This is a little worse than our finite examples: instead of a finite sum on the right-hand side, we actually have an infinite sum. This is because our set of frequencies is now {\mathbb Z}, which isn’t finite. In this case the {\widehat f} need not be finitely supported, but do satisfy {\sum_n |\widehat f(n)|^2 < \infty}.

Since the frequency set is indexed by {\mathbb Z}, we call this a Fourier series to reflect the fact that the index is {n \in \mathbb Z}.

Exercise 7

Show once again

\displaystyle  \widehat f(0) = \frac{1}{2\pi} \int_{[-\pi, \pi]} f(x).

Often we require that the function {f} satisfies {f(-\pi) = f(\pi)}, so that {f} becomes a periodic function, and we can think of it as {f : \mathbb T \rightarrow \mathbb C}.

2.4. Summary

We summarize our various flavors of Fourier analysis in the following table.

\displaystyle  \begin{array}{llll} \hline \text{Type} & \text{Physical var} & \text{Frequency var} & \text{Basis functions} \\ \hline \textbf{Binary} & \{\pm1\}^n & \text{Subsets } S \subseteq \left\{ 1, \dots, n \right\} & \prod_{s \in S} x_s \\ \textbf{Finite group} & Z & \xi \in Z, \text{ choice of } \cdot, & e(\xi \cdot x) \\ \textbf{Fourier series} & \mathbb T \text{ or } [-\pi, \pi] & n \in \mathbb Z & \exp(inx) \\ \end{array}

In fact, we will soon see that all these examples are subsumed by Pontryagin duality for compact groups {G}.

3. Parseval and friends

The notion of an orthonormal basis makes several “big-name” results in Fourier analysis quite lucid. Basically, we can take every result from Proposition~1, translate it into the context of our Fourier analysis, and get a big-name result.

Corollary 8 (Parseval theorem)

Let {f : Z \rightarrow \mathbb C}, where {Z} is a finite abelian group. Then

\displaystyle  \sum_\xi |\widehat f(\xi)|^2 = \frac{1}{|Z|} \sum_{x \in Z} |f(x)|^2.

Similarly, if {f : [-\pi, \pi] \rightarrow \mathbb C} is square-integrable then its Fourier series satisfies

\displaystyle  \sum_n |\widehat f(n)|^2 = \frac{1}{2\pi} \int_{[-\pi, \pi]} |f(x)|^2.

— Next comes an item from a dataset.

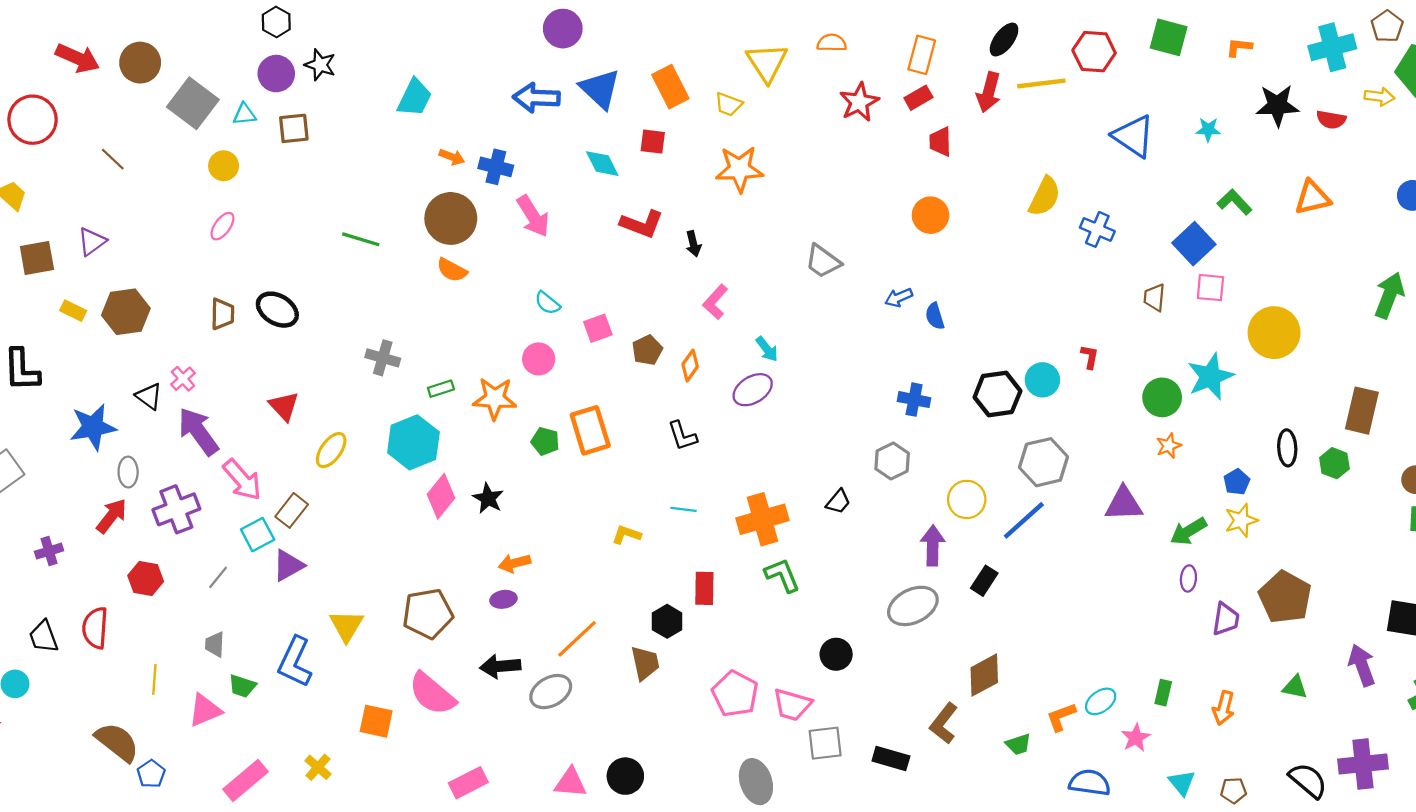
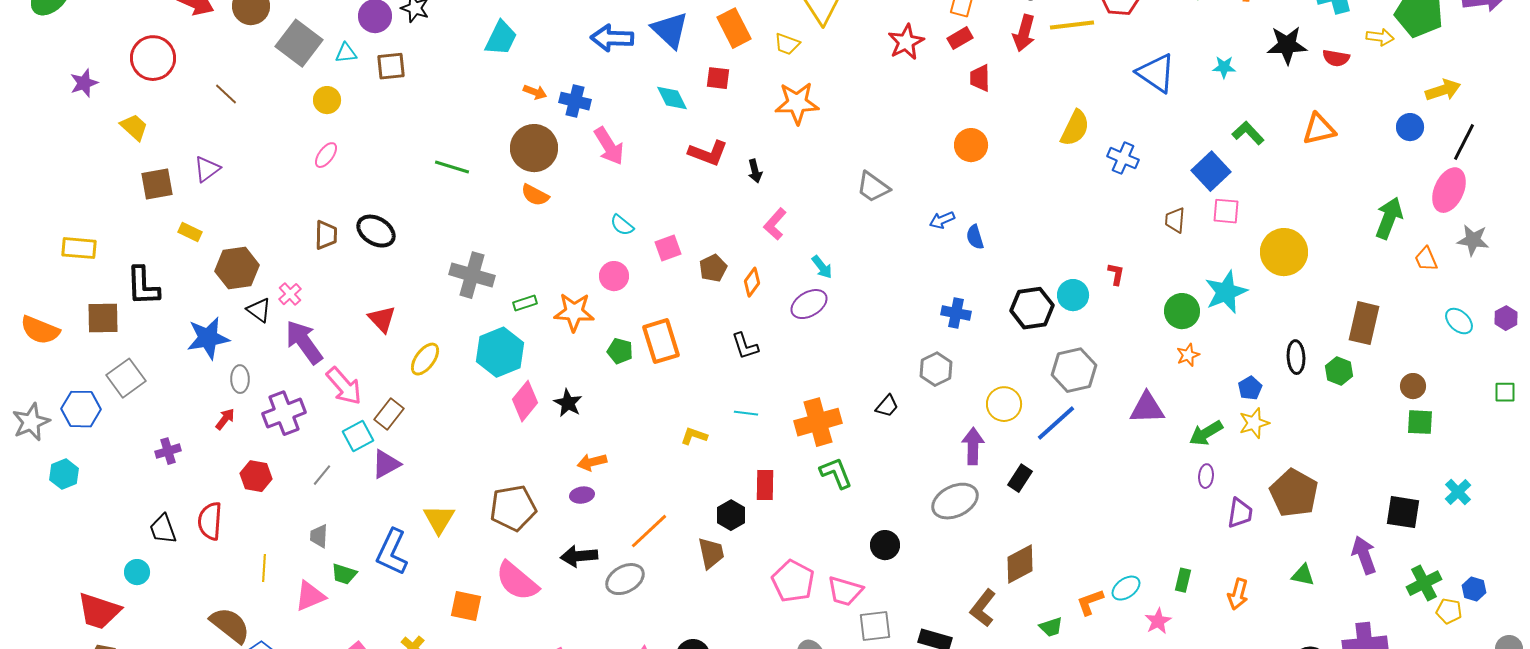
brown hexagon: (126, 312) -> (237, 268), moved
gray cross: (383, 358) -> (472, 275), size x1.4
red arrow: (112, 516) -> (225, 419), size x0.7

Proof: Recall that {\left< f,f\right>} is equal to the square sum of the coefficients. \Box

Corollary 9 (Formulas for {\widehat f})

Let {f : Z \rightarrow \mathbb C}, where {Z} is a finite abelian group. Then

\displaystyle  \widehat f(\xi) = \frac{1}{|Z|} \sum_{x \in Z} f(x) \overline{e_\xi(x)}.

Similarly, if {f : [-\pi, \pi] \rightarrow \mathbb C} is square-integrable then its Fourier series is given by

\displaystyle  \widehat f(n) = \frac{1}{2\pi} \int_{[-\pi, \pi]} f(x) \exp(-inx).

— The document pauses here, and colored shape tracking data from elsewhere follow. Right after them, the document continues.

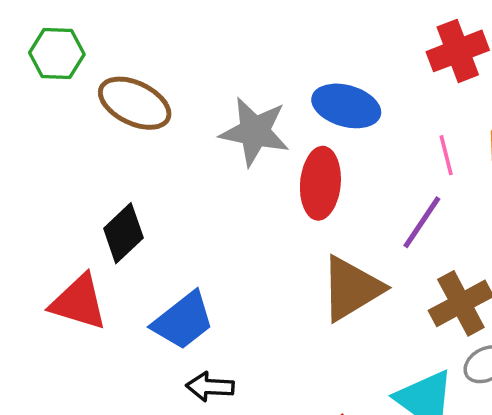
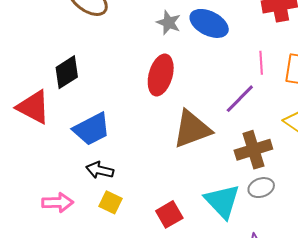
gray star: (255, 132) -> (169, 23), moved, size x0.6
red ellipse: (320, 183) -> (161, 75), moved

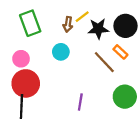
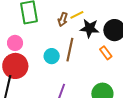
cyan circle: (61, 52) -> (52, 56), moved
brown line: (104, 62) -> (70, 50), moved, turned 45

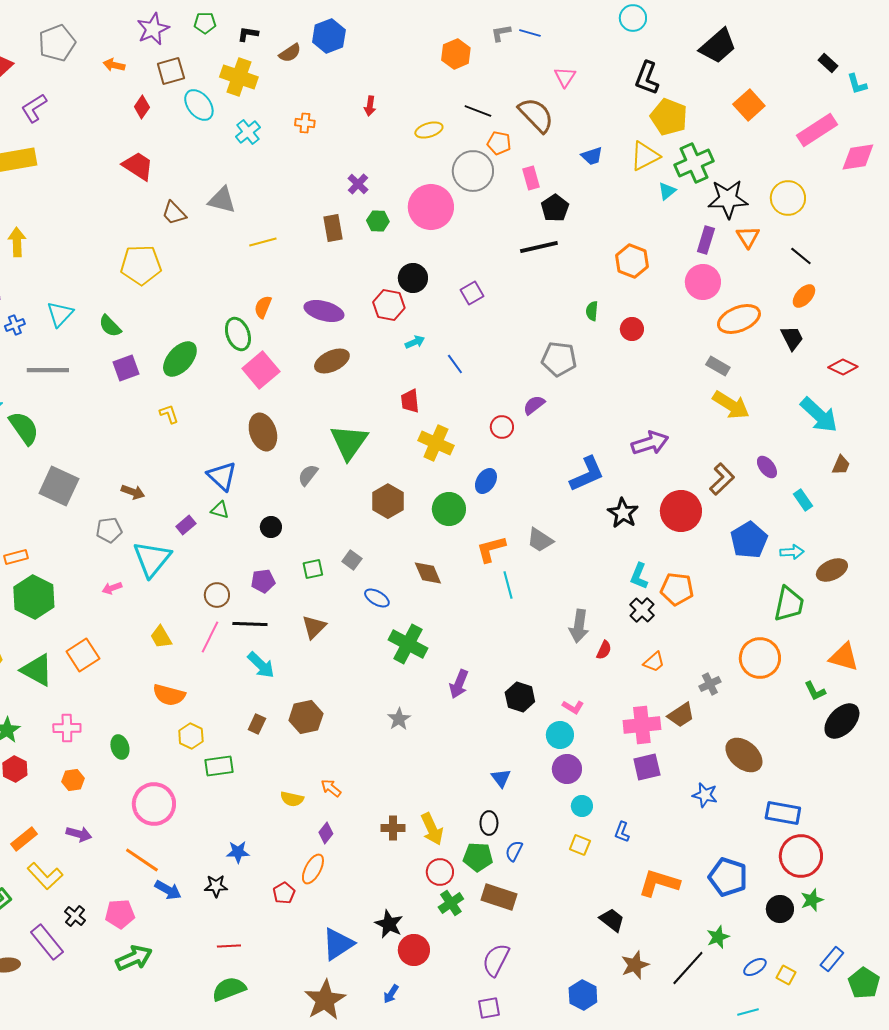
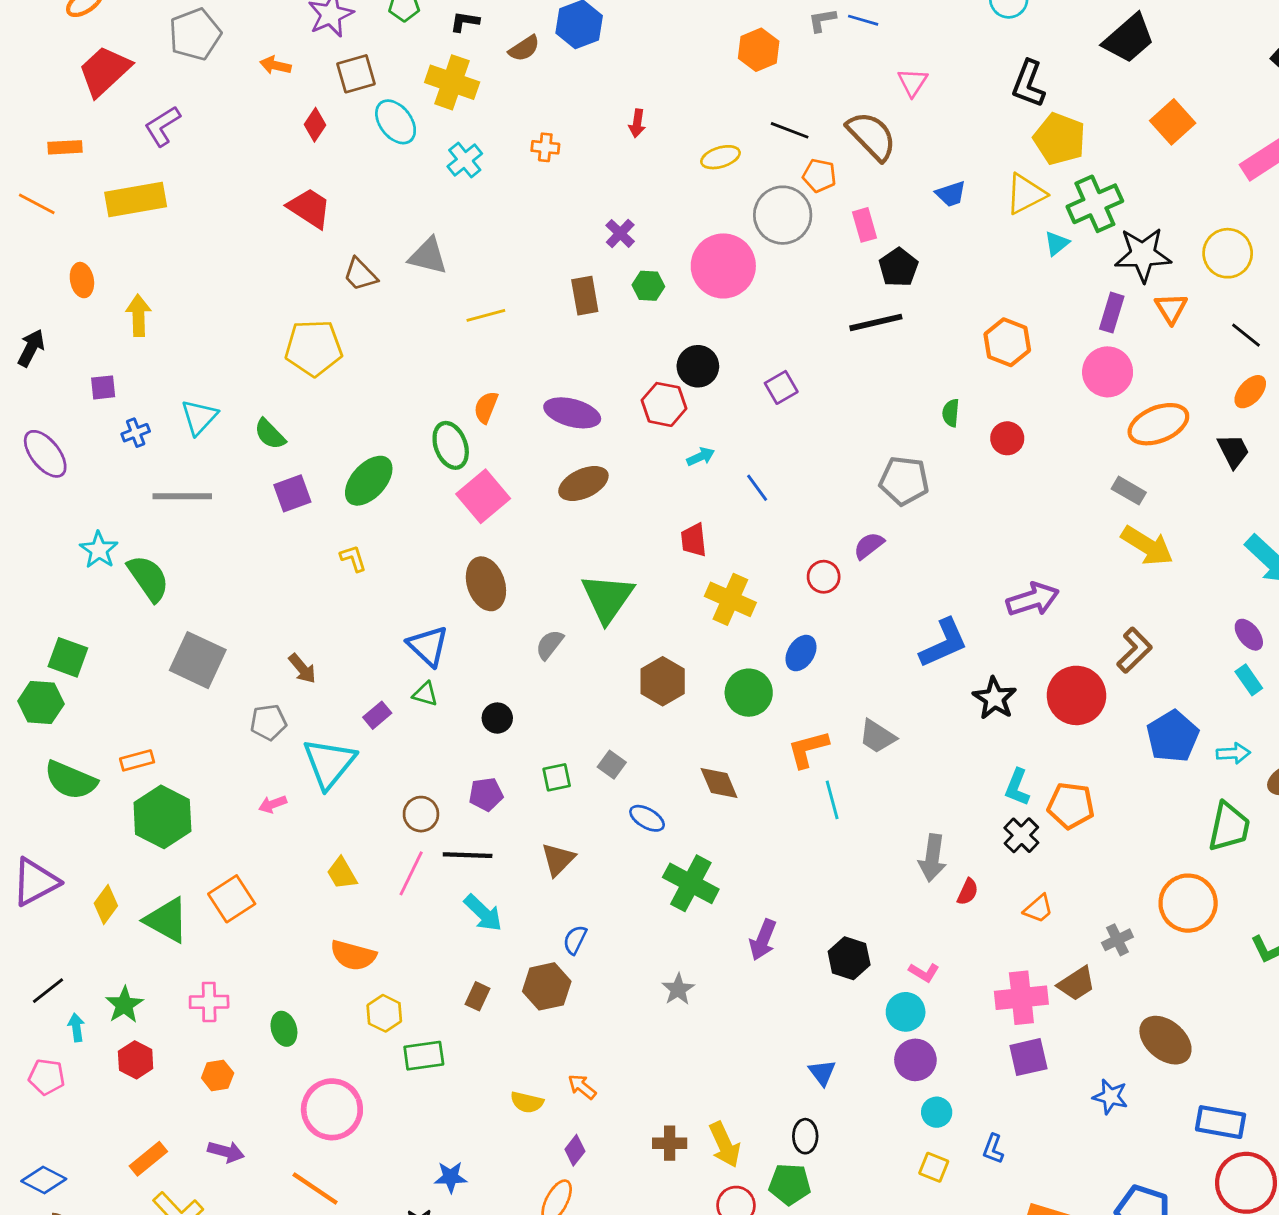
purple ellipse: (767, 467) -> (1249, 635), moved
brown arrow: (133, 492) -> (302, 669), turned 30
blue semicircle: (514, 851) -> (575, 940), moved

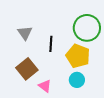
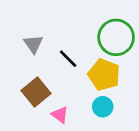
black line: (51, 44) -> (68, 59), turned -49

Proof: Recall that in an orthonormal basis {(e_\xi)_\xi}, the coefficient of {e_\xi} in {f} is {\left< f, e_\xi\right>}. \Box
Note in particular what happens if we select {\xi = 0} in the above!

Corollary 10 (Plancherel theorem)

Let {f : Z \rightarrow \mathbb C}, where {Z} is a finite abelian group. Then

\displaystyle  \left< f,g \right> = \sum_{\xi \in Z} \widehat f(\xi) \overline{\widehat g(\xi)}.

Similarly, if {f : [-\pi, \pi] \rightarrow \mathbb C} is square-integrable then

\displaystyle  \left< f,g \right> = \sum_n \widehat f(\xi) \overline{\widehat g(\xi)}.

Proof: Guess! \Box

4. (Optional) Arrow’s Impossibility Theorem

As an application, we now prove a form of Arrow’s theorem. Consider {n} voters voting among {3} candidates {A}, {B}, {C}. Each voter specifies a tuple {v_i = (x_i, y_i, z_i) \in \{\pm1\}^3} as follows:

  • {x_i = 1} if {A} ranks {A} ahead of {B}, and {x_i = -1} otherwise.
  • {y_i = 1} if {A} ranks {B} ahead of {C}, and {y_i = -1} otherwise.
  • {z_i = 1} if {A} ranks {C} ahead of {A}, and {z_i = -1} otherwise.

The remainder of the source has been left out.